As a child, I heard this particular story in Norway, of the antique harbor fortress to Oslo, firing one of their ancient canon at the invading German occupation fleet.  The story went that the Norwegian resistance made the effort more as a hopeful gesture than out of any realistic naval prospect.  Against all odds, one of the shots struck the ammunition locker on the lead German cruiser and the ship sank in short order.  It was told that no recovery efforts were made after the war because the sunken cruiser, the Blücher, had all the occupation plans and there were concerns that recovering any documentation might complicate the post-war reconciliation between the few collaborators and the many Norwegian resistance fighters.  

By Olson's account, this hearsay version I heard was substantially correct. 

Aboard the German heavy cruiser Blücher, General Erwin Engelbrecht, who commanded the attack force heading for Oslo, reviewed his orders with his subordinates.

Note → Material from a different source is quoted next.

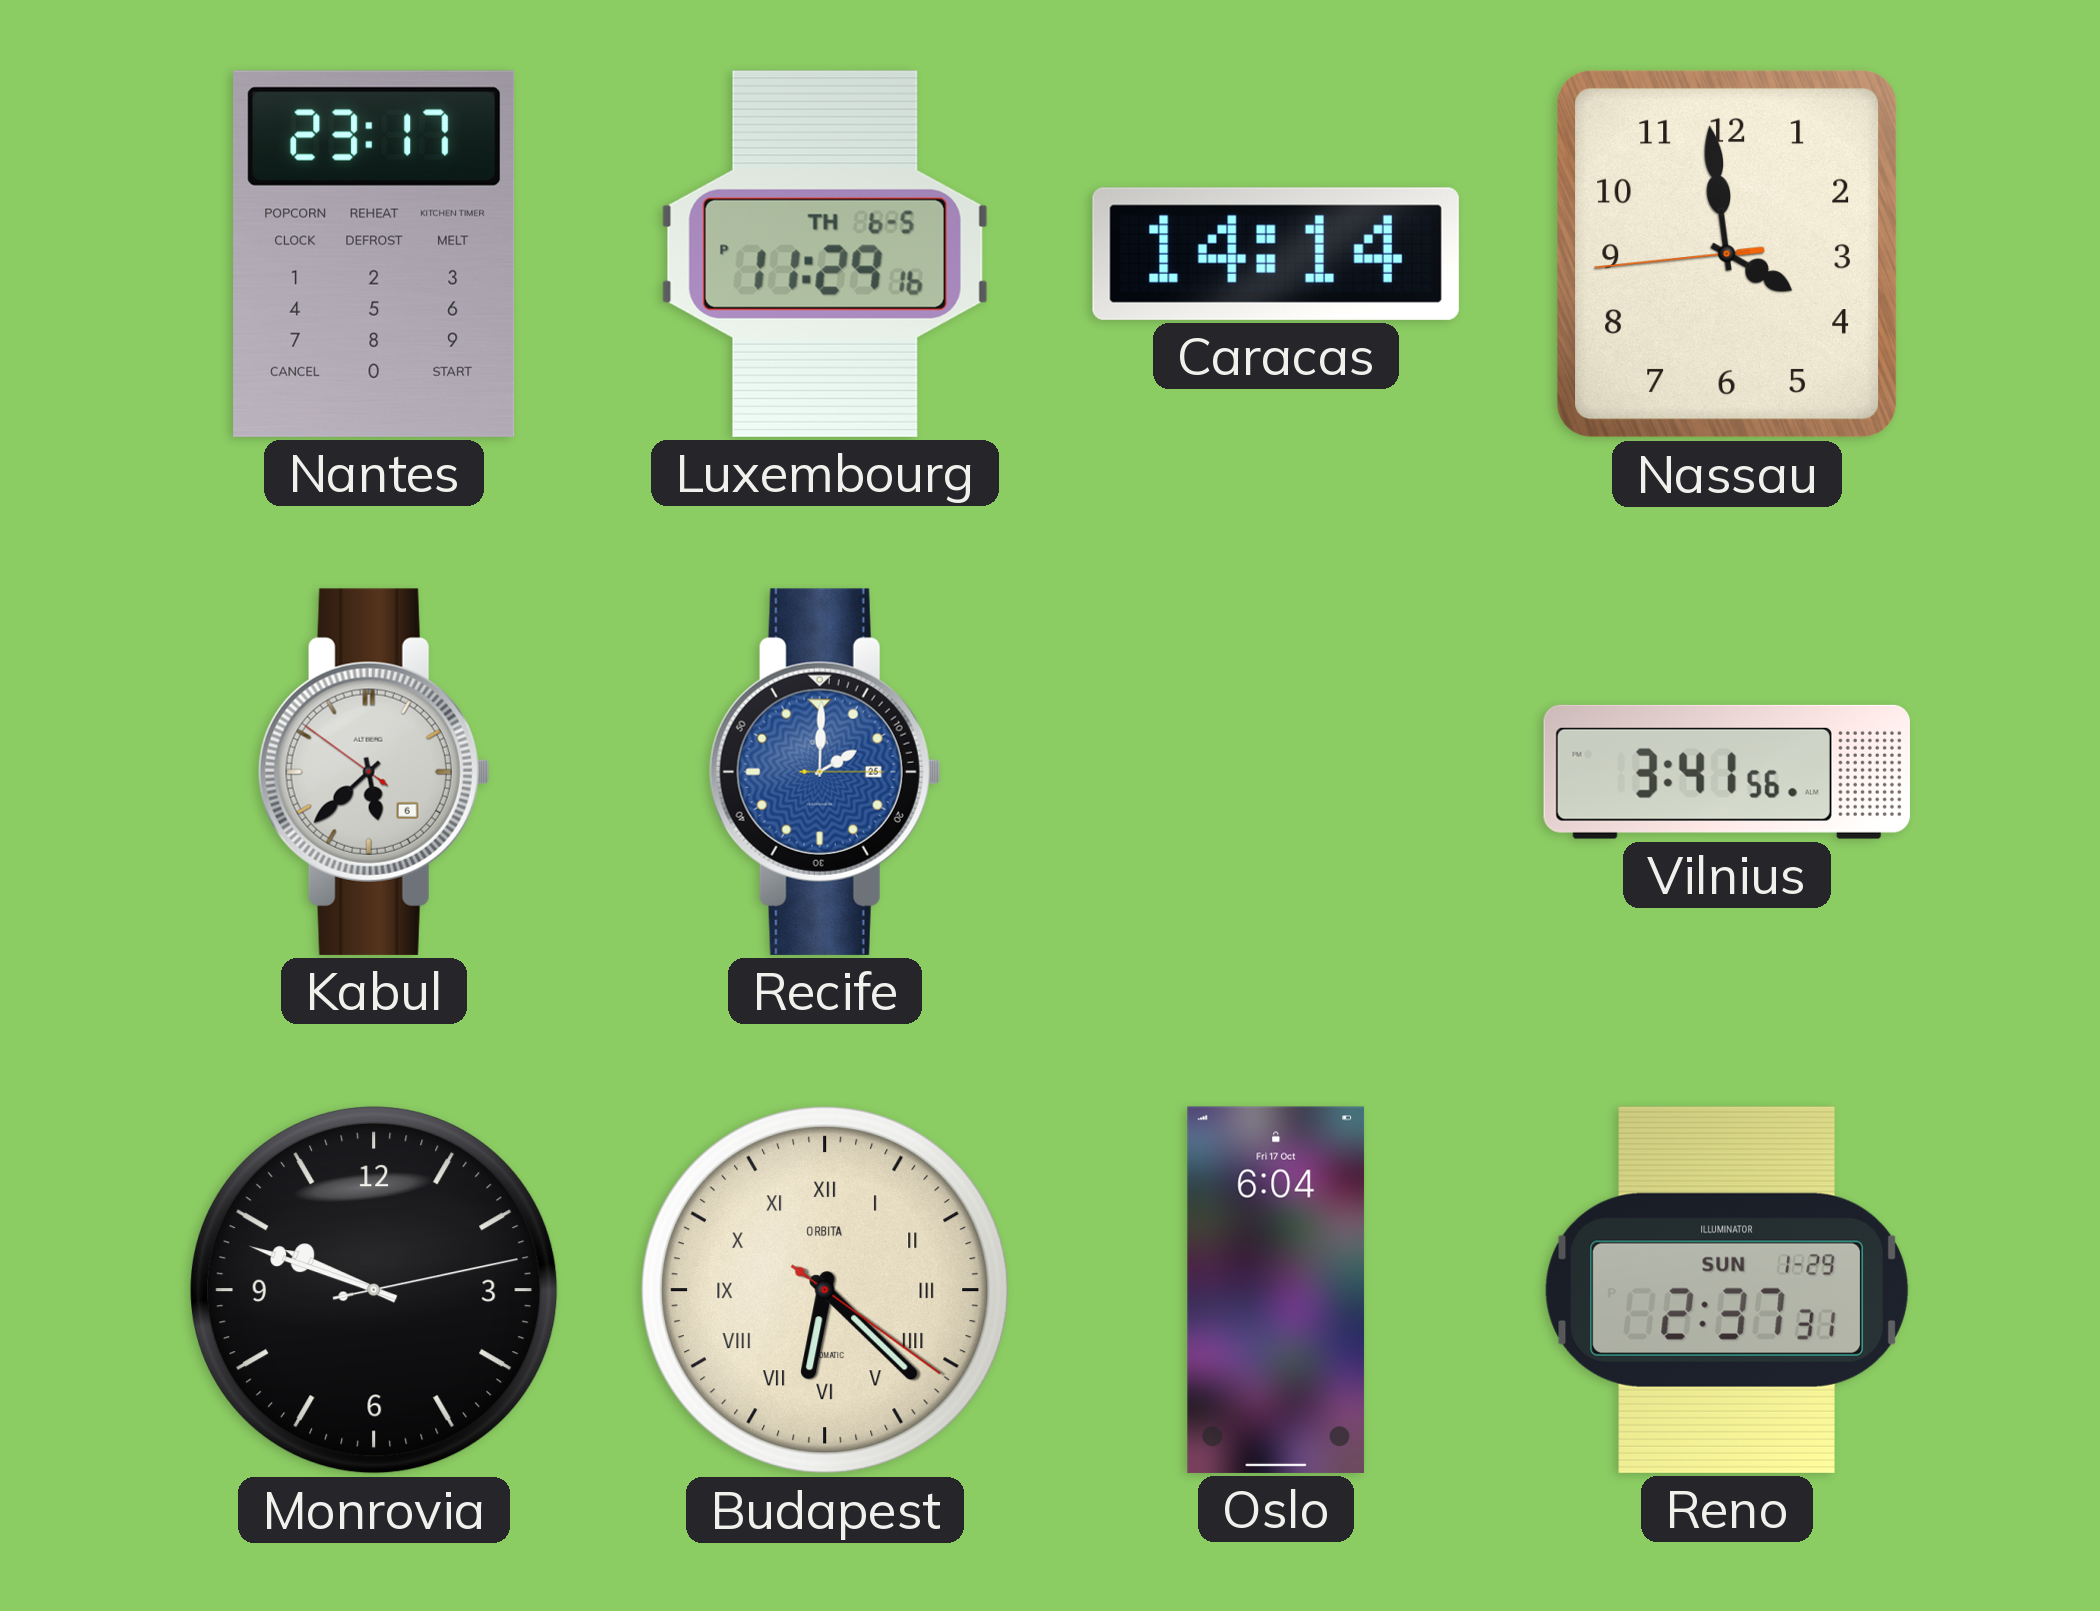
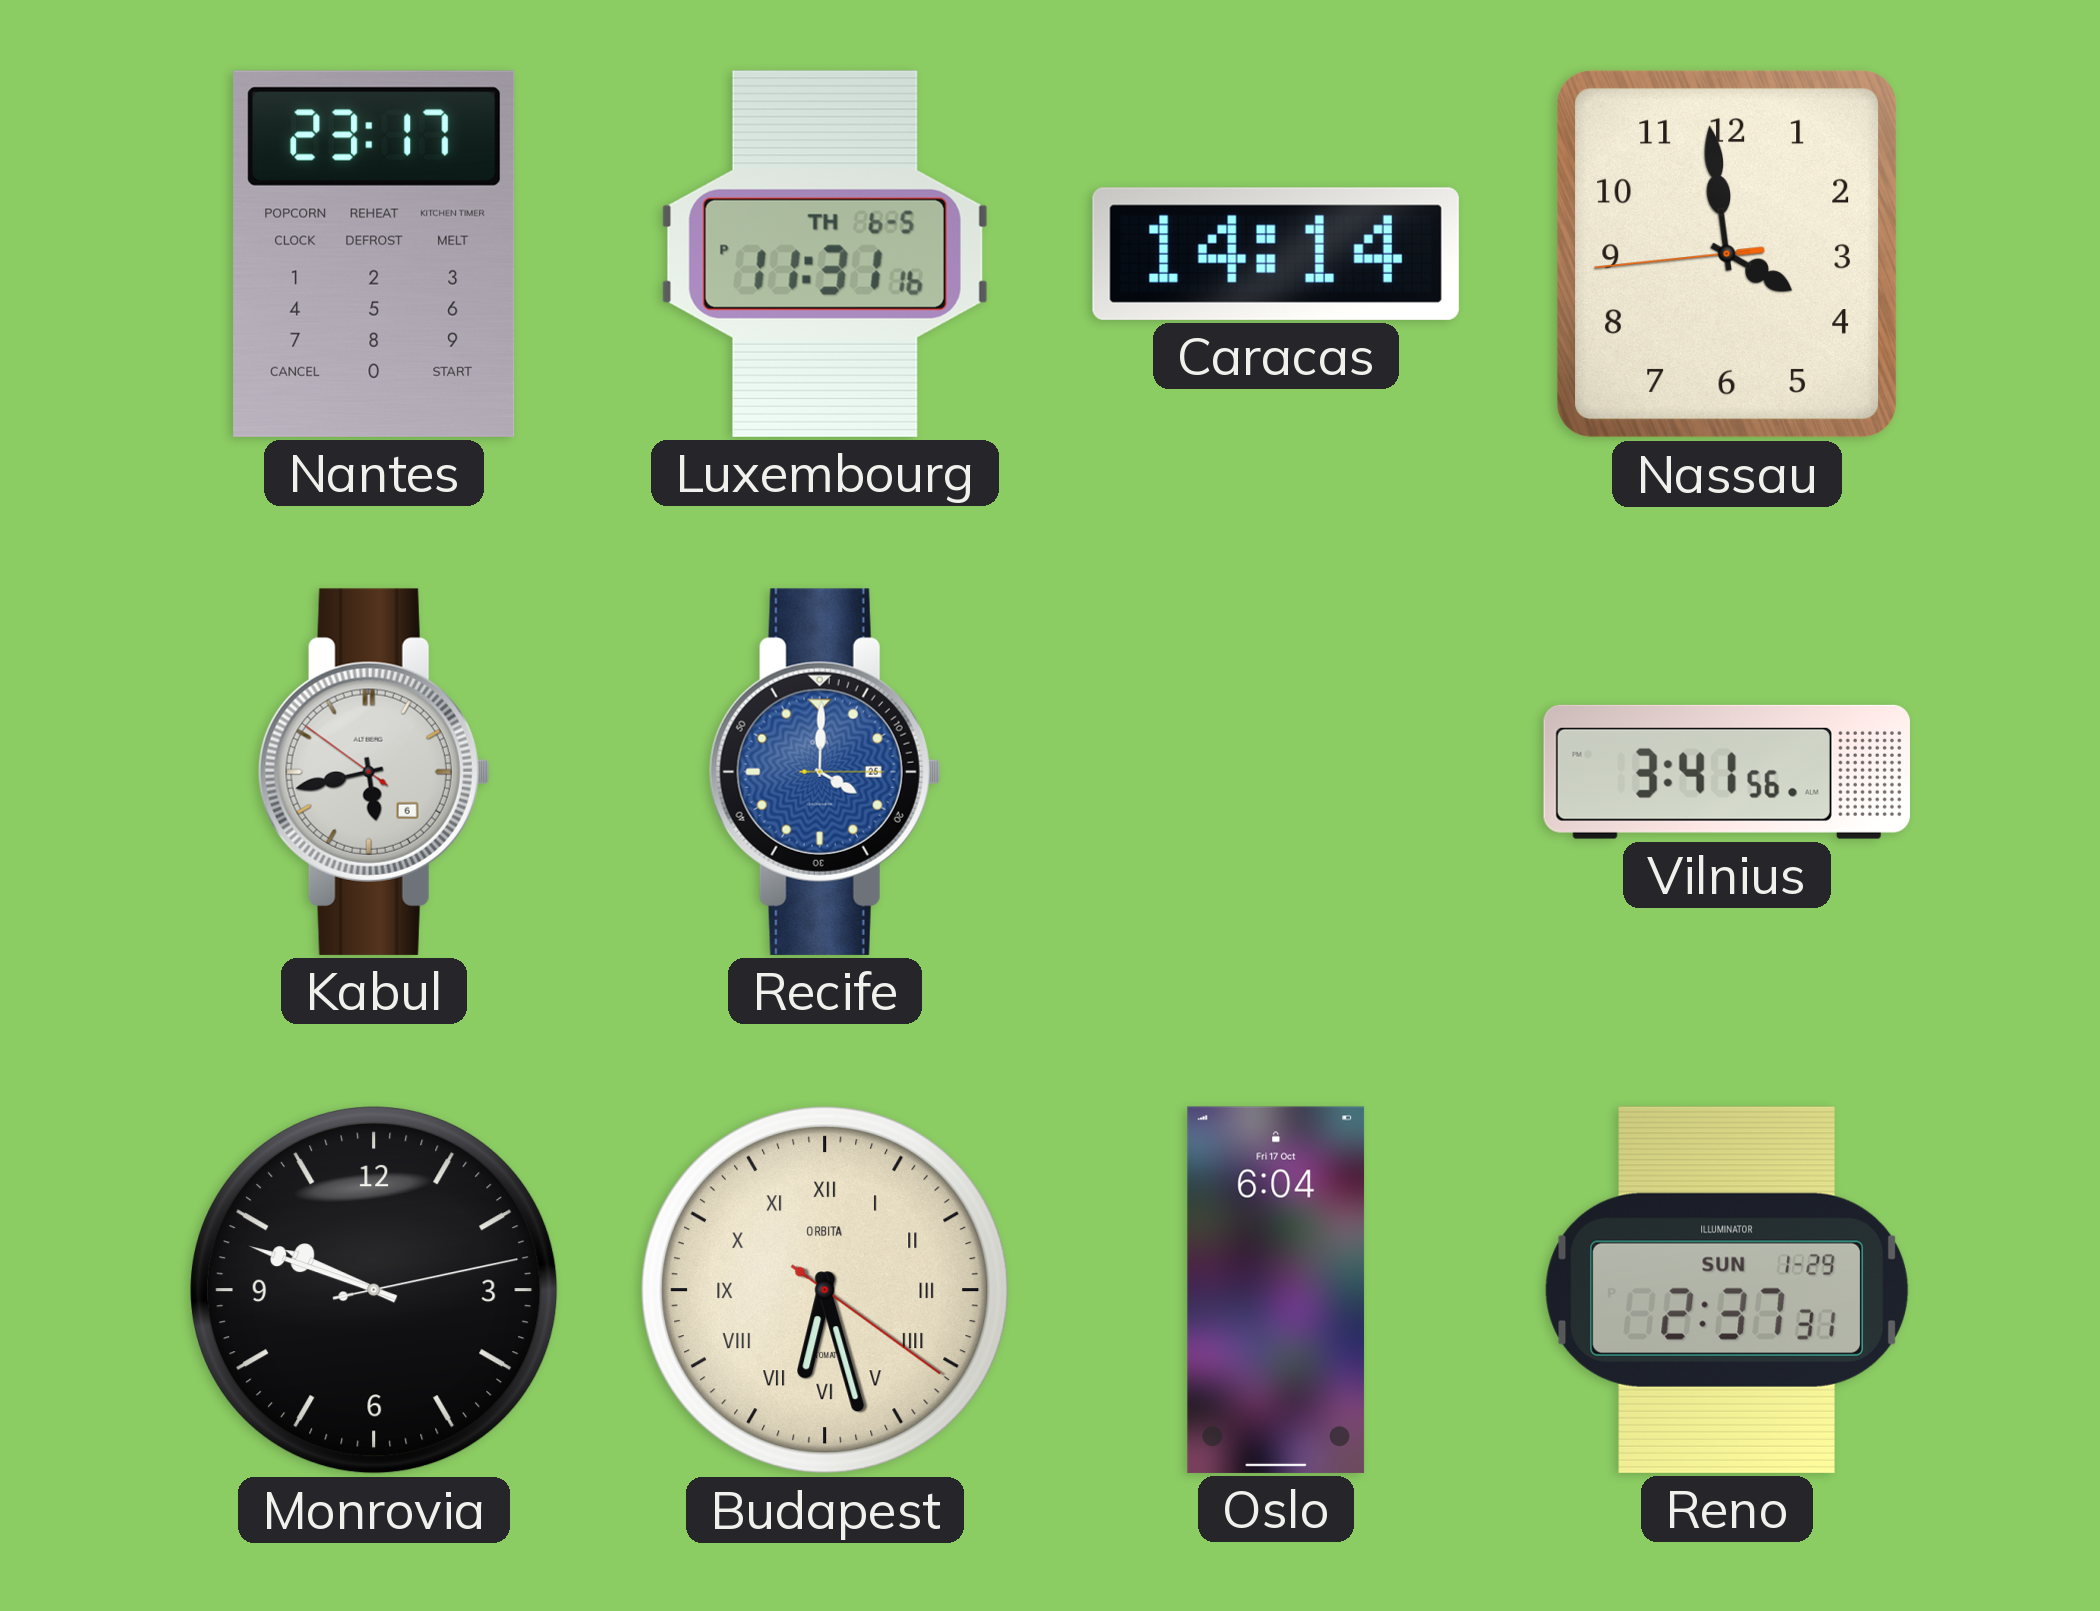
Luxembourg: 11:29 -> 11:31
Kabul: 5:37 -> 5:42
Recife: 2:00 -> 4:00
Budapest: 6:22 -> 6:27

In just a few hours, more than a thousand troops, equipped with minutely detailed maps and photographs of the Norwegian capital, were to disembark from the Blücher in Oslo’s harbor. Their assignment was to slip into the sleeping city and storm government buildings, the state radio station, and the royal palace. Before noon, King Haakon, Crown Prince Olav, and the rest of the royal family would be under arrest and the Norwegian government under German control. A band, also on board the Blücher, would play “Deutschland über Alles” in the city’s center to celebrate Germany’s triumph, while German military officials took over administration of the country and its two most important material assets—its merchant marine and its gold.

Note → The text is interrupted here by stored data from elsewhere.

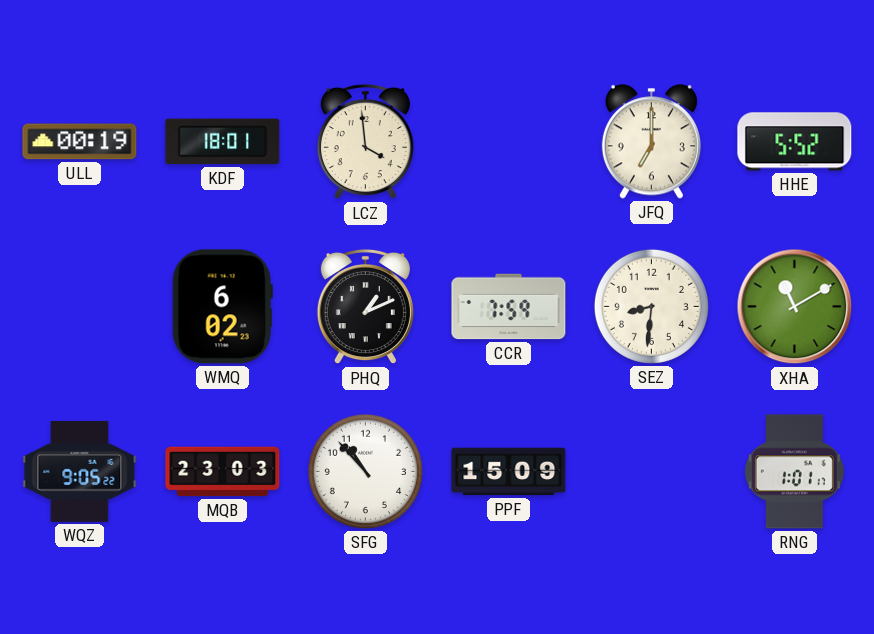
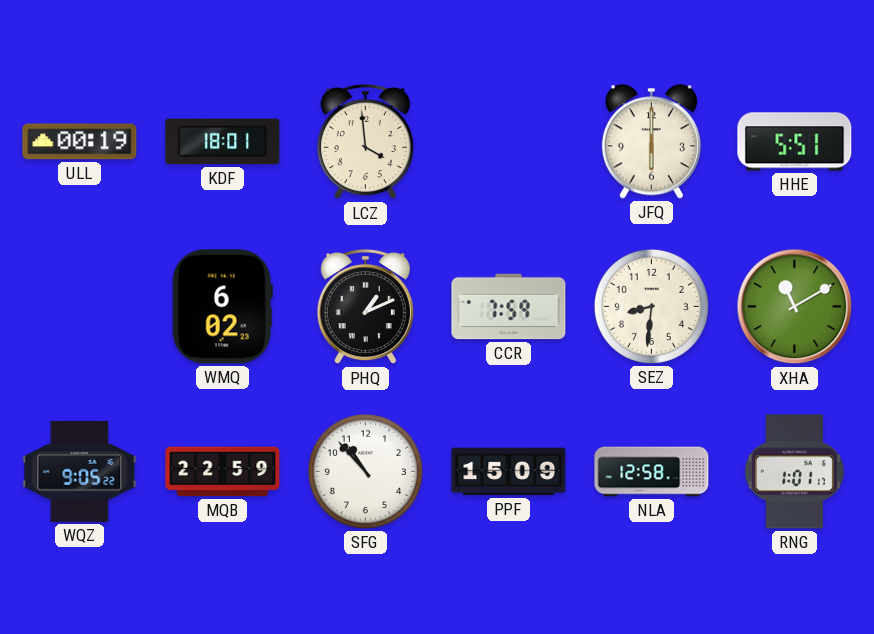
JFQ: 7:00 -> 6:00
HHE: 5:52 -> 5:51
MQB: 23:03 -> 22:59
NLA: none -> 12:58
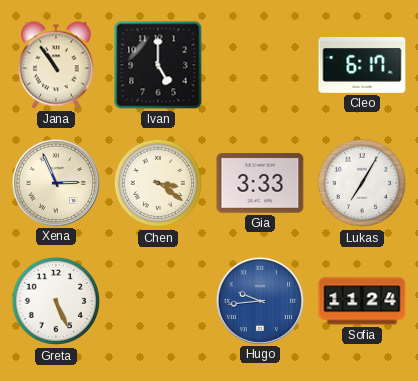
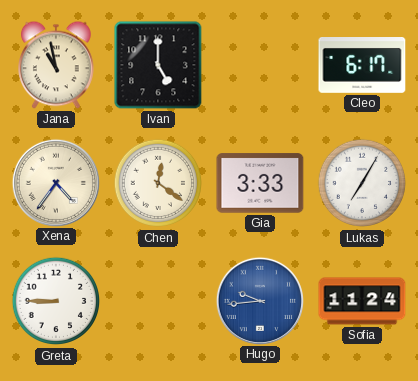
Jana: 10:54 -> 10:58
Xena: 2:56 -> 4:36
Chen: 3:21 -> 12:21
Greta: 5:26 -> 8:45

When a Norwegian patrol boat spotted the flotilla and had the temerity to issue a challenge, the boat was machine-gunned and sunk. Farther up the fjord, two small island forts, alerted by the patrol boat, also fired on the ships, but the heavy fog made accurate sighting impossible and the vessels swept on untouched. Shortly before 4 A.M., the convoy approached Oscarsborg Fortress, an island stronghold built in the mid–nineteenth century and Oslo’s last major line of defense. The Blücher’s captain was as unperturbed by the sight of the fortress as he had been by the pesky patrol boat. On his charts and maps, Oscarsborg was identified as a museum and its two antiquated cannons described as obsolete.

The maps and charts were wrong on both counts. The fortress was operational, and so were the old cannons, fondly called “Moses” and “Aaron” by their crews. The fog lifted a bit, and as the darkened silhouettes of the ships came into view, a searchlight on the mainland suddenly illuminated the Blücher. Moses and Aaron erupted at point-blank range, their shells crashing into the 12,000-ton heavy cruiser. One shell smashed into the Blücher’s bridge, destroying its gunnery and navigational controls, while another slammed into a storeroom filled with aviation fuel. Shore batteries also began firing. Within seconds, the Blücher was ablaze, the flames leaping high into the air, burning off the fog, and lighting up the snow-covered banks of the fjord.

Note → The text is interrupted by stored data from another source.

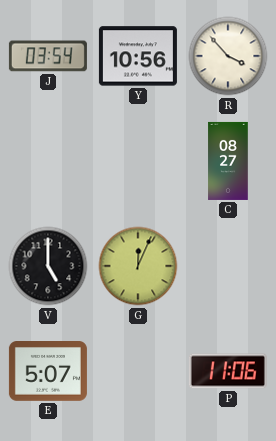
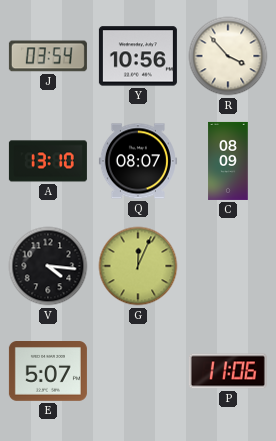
A: none -> 13:10
Q: none -> 08:07
C: 08:27 -> 08:09
V: 5:00 -> 4:16
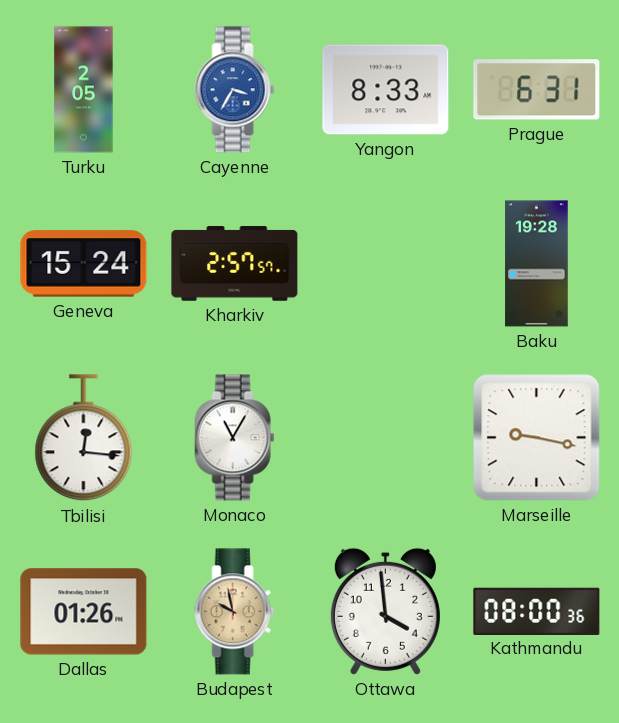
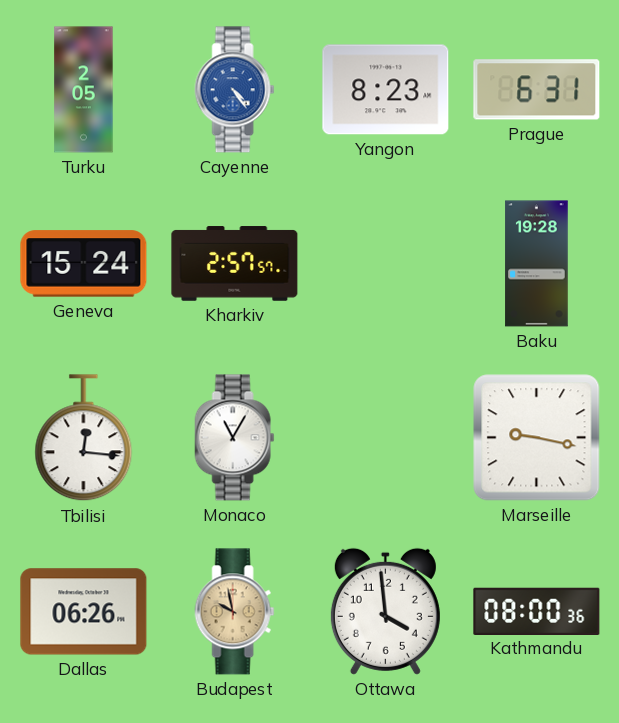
Cayenne: 3:35 -> 4:24
Yangon: 8:33 -> 8:23
Dallas: 01:26 -> 06:26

With a great roar, the ship’s torpedo magazine exploded, and less than an hour later, the Blücher, commissioned only seven months before, rolled over on its side and sank. Nearly one thousand men went down with her, including most of the elite troops assigned to capture the royal family and government officials. General Engelbrecht was one of the several hundred survivors who escaped the burning oil covering the fjord’s surface and swam frantically to shore.

Throughout that day—April 9, 1940—Hitler’s audacious, meticulously planned invasion of Denmark and Norway had gone almost exactly as planned. By early afternoon, virtually all the Führer’s major objectives along the 1,500 miles of Norwegian coastline had been taken—all, that is, except Oslo, the political, economic, and communications center of Norway and the key to the operation’s eventual success.